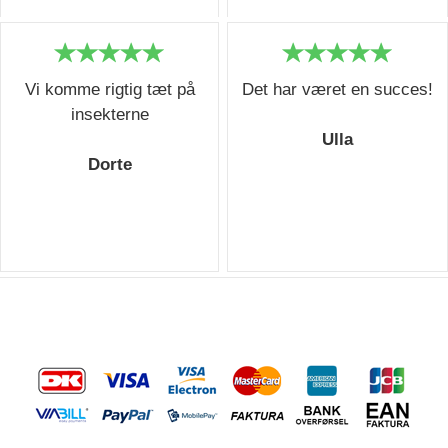
Vi komme rigtig tæt på
Det har været en succes!
insekterne
Ulla
Dorte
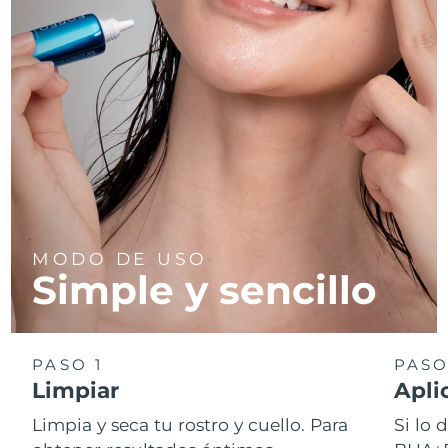
MODO DE USO
Simple y sencillo
PASO 1
PASO
Limpiar
Apli
Limpia y seca tu rostro y cuello. Para
Si lo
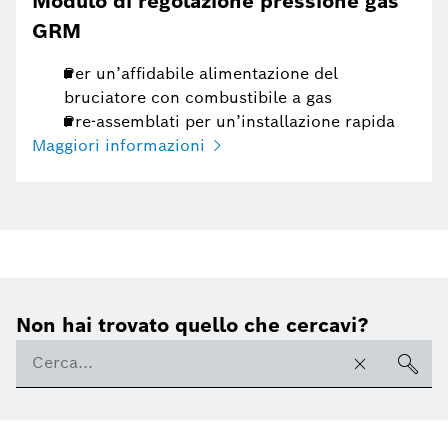
Modulo di regolazione pressione gas
GRM
Per un’affidabile alimentazione del
bruciatore con combustibile a gas
Pre-assemblati per un’installazione rapida
Maggiori informazioni
Non hai trovato quello che cercavi?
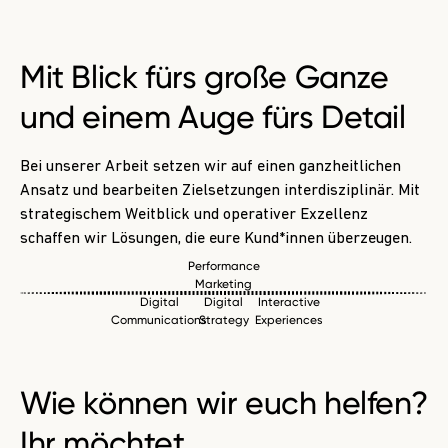
Mit Blick fürs große Ganze
und einem Auge fürs Detail
Bei unserer Arbeit setzen wir auf einen ganzheitlichen
Ansatz und bearbeiten Zielsetzungen interdisziplinär. Mit
strategischem Weitblick und operativer Exzellenz
schaffen wir Lösungen, die eure Kund*innen überzeugen.
Performance
Marketing
Digital
Digital
Interactive
Communications
Strategy
Experiences
Wie können wir euch
helfen?
Ihr möchtet …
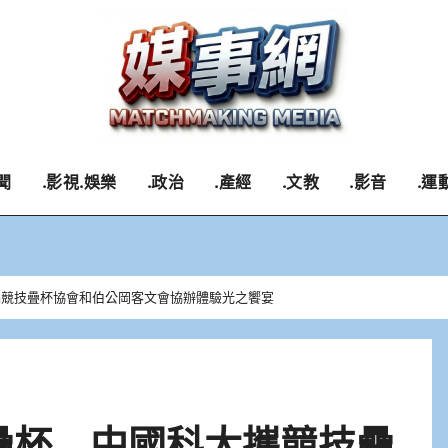
聞
.影視.娛樂
.政治
.產經
.文教
.影音
.運
大攜競技疊杯協會和伯公岡客文會協辦體驗光之饗宴
技疊杯 中國科大攜競技疊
———
- [Exercise instructions] Return the data exactly. Do not carry over any images.

- [Task solution]
Vi komme rigtig tæt på
Det har været en succes!
insekterne
Ulla
Dorte
MODO DE USO
Simple y sencillo
PASO 1
PASO
Limpiar
Apli
Limpia y seca tu rostro y cuello. Para
Si lo
Modulo di regolazione pressione gas
GRM
Per un’affidabile alimentazione del
bruciatore con combustibile a gas
Pre-assemblati per un’installazione rapida
Maggiori informazioni
Non hai trovato quello che cercavi?
Mit Blick fürs große Ganze
und einem Auge fürs Detail
Bei unserer Arbeit setzen wir auf einen ganzheitlichen
Ansatz und bearbeiten Zielsetzungen interdisziplinär. Mit
strategischem Weitblick und operativer Exzellenz
schaffen wir Lösungen, die eure Kund*innen überzeugen.
Performance
Marketing
Digital
Digital
Interactive
Communications
Strategy
Experiences
Wie können wir euch
helfen?
Ihr möchtet …
聞
.影視.娛樂
.政治
.產經
.文教
.影音
.運
大攜競技疊杯協會和伯公岡客文會協辦體驗光之饗宴
技疊杯 中國科大攜競技疊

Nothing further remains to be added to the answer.